第8話 ウチくる!?

「ちょっと待っててねハオ!」


「お、おう」


 まるでリア充こと、滝中葉音です!ただいま優香を待ち途中。授業サボって美少女と一緒に早退とか、アオハルかよ!


30秒後


「ごめん、待った?」


「いいや、今来たとこ」


「は?」


「なんでもない。じゃあ、帰るか」


 スイマセン、デートの待ちあわせみたいなことしたかったんです!完璧に使う場面違いましたね!


※※※


「ふぅ〜ん。ハオの下校ルートってこっちの方なんだ」


「そうだが、優香はこっちでいいのか?」


「大丈夫!真反対だけど大丈夫!」


 全然大丈夫じゃねー!


「本当にいいのか?」


「大丈夫!そうだ!ハオの家で作戦会議をしよう!うん。それがいい!」


 なんか勝手に家に上がることになっているのだが!?まあ、いいんだけどさ。この時間だったら妹もいないだろうし。なんかテンション上がってきたー!家に友達を連れて行くのはじめてだし!


「まだそこそこ歩くぞ」


「体力だけには自信があるのでね!」


 他にも自信もてよ!今年の高1で一番頭いいだろ!


「そういえばさ、ハオって、いつからアニメ見始めたの?」


「唐突だな。僕のアニメ歴は親が言うには13年らしい。初めて見たアニメは涼宮ハルヒの憂鬱。リアタイで見てたらしい。ちなみに初めて喋った言葉は『ハルヒ』だったらしい」


「らしいらしいって、覚えてないの?」


「なんせ、当時2歳だからな。でも、ハルヒ見て高校に憧れた記憶はある」


「ほんとに?2歳で高校知ってるとかどんだけ天才なの?」


 たしかに。よくよく考えると、頭良すぎて頭おかしいな。


「でも、ハルヒは深夜アニメでしょ?そんな時間までテレビ見るのを、起きてるのを許す親がいるとは思えないよ」


「親が寝たあとに、たまたま目が覚めて、テレビつけたらハルヒがやってた。ただそれだけだ」


「いろいろツッコミたいけどまあいっか」


「そういう優香はどうなんだ?今まで見てきたコスプレの元ネタアニメ放送時期から察するに、僕と同じくらいのアニメ歴に感じるのだが」


「いや、そんなにハオほどじゃないよ。たしか、中2の冬からかな」


 まだ一年とちょっとじゃないか。


「今はアニメの配信サービスも充実してるし、ゲオとかで借りてくる必要もない!なんて素晴らしい!ネット最高!」


 俺も同感である。リアタイ逃したり、録画し忘れたりしたときの絶望感といったらもうない。その点、配信サービスがあれば何ということでしょう!1話からでも見直せるではあ〜りませんか!うん。現代、ナイス。

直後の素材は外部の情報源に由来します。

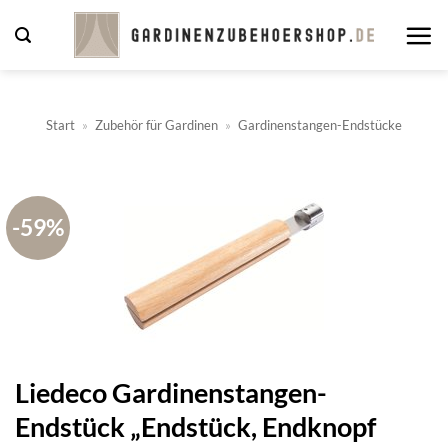
Zum
Inhalt
springen
Start
»
Zubehör für Gardinen
»
Gardinenstangen-Endstücke
-59%
Liedeco Gardinenstangen-
Endstück „Endstück, Endknopf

「優香の初めて見たアニメはなんだ?あっ、ドラえもんとか、クレヨンしんちゃんみたいな赤ちゃん向けアニメはなしで」


「ドラえもんって、赤ちゃん向けアニメなの!?知らなかった〜。う〜ん、『とある科学の超電磁砲』だった気がする」


 ※ドラえもんとクレヨンしんちゃんは全年齢向けアニメです。


「とあるシリーズか。アニメ初心者で、よく見たな。世界に入り込むまでにだいぶ時間かかったろ?ああ、超電磁砲なら入りやすいか…」


「超電磁砲はめっちゃハマったんだよね!美琴ちゃん可愛すぎ!ツンデレ中毒になったよ。でも、原作読もうと思って、『とある魔術の禁書目録』買ったら難しすぎて、途中でダウンしちゃった」


 ああ、わかるわ。読むのめちゃ疲れるよな。なぜだか。(個人の感想です)


「で、その次にハルヒ見て、そこからは早かったな。毎日ほぼオール状態。深夜四時は当たり前、みたいな生活してたから」


 それでよく、こんなに可愛く育ったな。


「勉強はどうしてたんだ?」


「まったく。テスト前の休み時間に範囲の教科書読むだけ。これで学年一位」


 そんなんだから学校1の美少女でも友達いないんだよ!と言いたくなったが、やめておこう。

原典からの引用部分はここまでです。